Amitabh Bachchan is Prabhakar Anand, a righteous principal of an esteemed college institution who selflessly believes in the right to equality of education. His protege whom he appoints as junior lecturer in his college is Deepak Kumar (Saif Ali Khan), a meritorious student who with Prabhakar Anand's help over the years has moulded himself into a strong and able individual. The catch is that he hails from a backward caste and a few doubting eyes around the campus see it as a clear bias towards weaker castes. In a statement to a newspaper around SC's judgement about reservations, when Anand hints at personally seeing nothing wrong with reservations, his bete noire Mithilesh Singh (Manoj Bajpayee) sees it as an opportunity to get Anand banished from the college. And thus begins Prabhakar Anand's travails that see him tested every ten minutes from thereon. Oddly, the movie promos seemed to suggest this is a movie led by Saif Ali Khan but clearly this is an Amitabh Bachchan show. He displays once again why he used to be such a master at his craft and why he can still get your tear glands going with his monologues and sheer on-screen presence.
Manoj Bajpayee has a certain malleability to his skills that allows to be cast in a rare negative role and does well in his avataar of a money-hungry professor. Prateik Babbar as the voice of the students who prefer merit as the sole of criteria for admission holds his own in this heavy duty and the same can be said of Deepika Padukone- Amitabh's daughter in the movie who is torn between the differences of opinion between those who are close to her. The screenplay by Anjum Rajabali and Prakash Jha have quite a few loopholes but what the story (by Kamlesh Pandey) singularly succeeds in achieving is making this a battle between the good guy and the bad guy and making that battle reasonably engaging. A stand-off scene between Prateik Babbar and Saif Ali Khan is one among quite a few sequences that will impress you in the movie.

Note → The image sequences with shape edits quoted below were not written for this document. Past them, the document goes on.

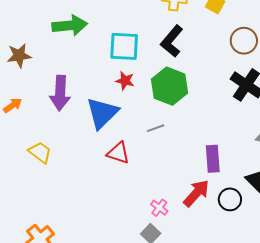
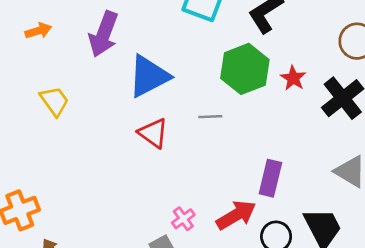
red star: (125, 81) -> (293, 78), moved

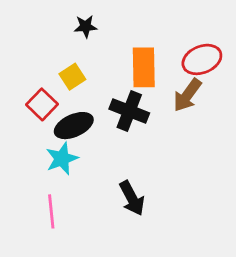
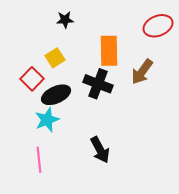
red ellipse: (202, 59) -> (158, 26), moved

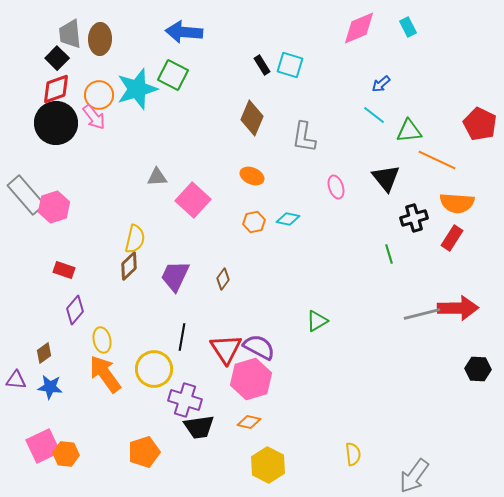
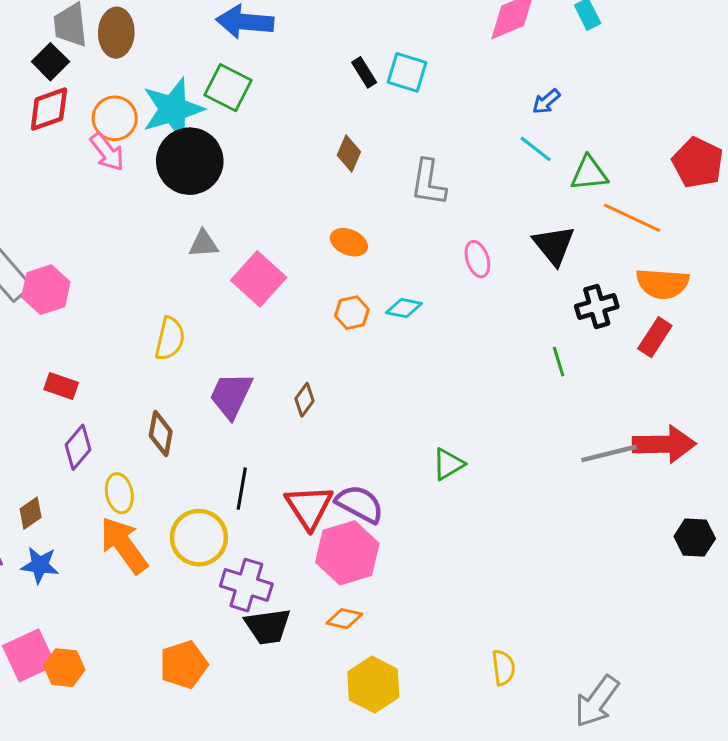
brown diamond: (252, 118) -> (349, 153), size x0.7
black circle: (56, 123) -> (190, 161), moved
brown diamond: (129, 266) -> (161, 434), moved, turned -36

What Aarakshan lacks in depth is made up by some strong performances by it's cast. Character actors such as Yashpal Sharma, Darshan Zariwala, Saurabh Shukla and the emerging Amitosh Nagpal do justice to their parts and lend a more realistic feel than Jha's last multi-starrer Rajneeti. Whether the story that uses our flawed teaching institutes to establish a point around the volatile subject of reservations can have a social impact that some of Aamir's movies have done in the recent past is doubtful but what is barely in doubt is Aarakshan's value for money and time this weekend at the box office.
P.S.: Political parties / social activist organizations etc etc. please watch this movie and stop the nonsensical bans for the movie. There's not a word in the movie that should get your goat going.